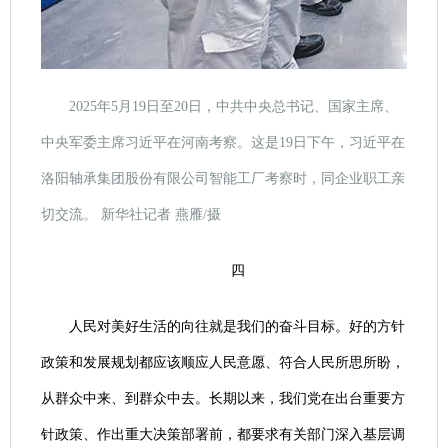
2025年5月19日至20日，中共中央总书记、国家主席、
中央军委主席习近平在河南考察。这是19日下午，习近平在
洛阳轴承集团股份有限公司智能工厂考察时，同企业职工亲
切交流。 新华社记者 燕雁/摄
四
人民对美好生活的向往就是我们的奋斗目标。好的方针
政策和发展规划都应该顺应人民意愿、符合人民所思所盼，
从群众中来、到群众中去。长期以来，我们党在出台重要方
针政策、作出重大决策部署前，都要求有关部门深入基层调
*****
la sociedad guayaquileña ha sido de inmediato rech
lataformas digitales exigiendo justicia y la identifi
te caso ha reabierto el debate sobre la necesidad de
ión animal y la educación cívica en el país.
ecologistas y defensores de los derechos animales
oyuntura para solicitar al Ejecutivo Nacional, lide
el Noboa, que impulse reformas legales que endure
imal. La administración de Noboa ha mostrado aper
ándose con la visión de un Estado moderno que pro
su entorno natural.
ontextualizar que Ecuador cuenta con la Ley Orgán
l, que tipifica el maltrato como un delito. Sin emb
*****
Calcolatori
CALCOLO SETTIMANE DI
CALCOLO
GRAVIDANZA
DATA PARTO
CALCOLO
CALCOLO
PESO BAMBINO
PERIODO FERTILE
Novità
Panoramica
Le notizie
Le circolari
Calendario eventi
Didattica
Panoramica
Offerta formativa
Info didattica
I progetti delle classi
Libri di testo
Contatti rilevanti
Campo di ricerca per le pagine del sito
*****
→ **Task brief**: When you reach the line with "Calendario eventi" in the records above, start writing out lines exactly, and stop once the line with "Campo di ricerca per le pagine del sito" has been written; include nothing else.

→ **Task output**:
Calendario eventi
Didattica
Panoramica
Offerta formativa
Info didattica
I progetti delle classi
Libri di testo
Contatti rilevanti
Campo di ricerca per le pagine del sito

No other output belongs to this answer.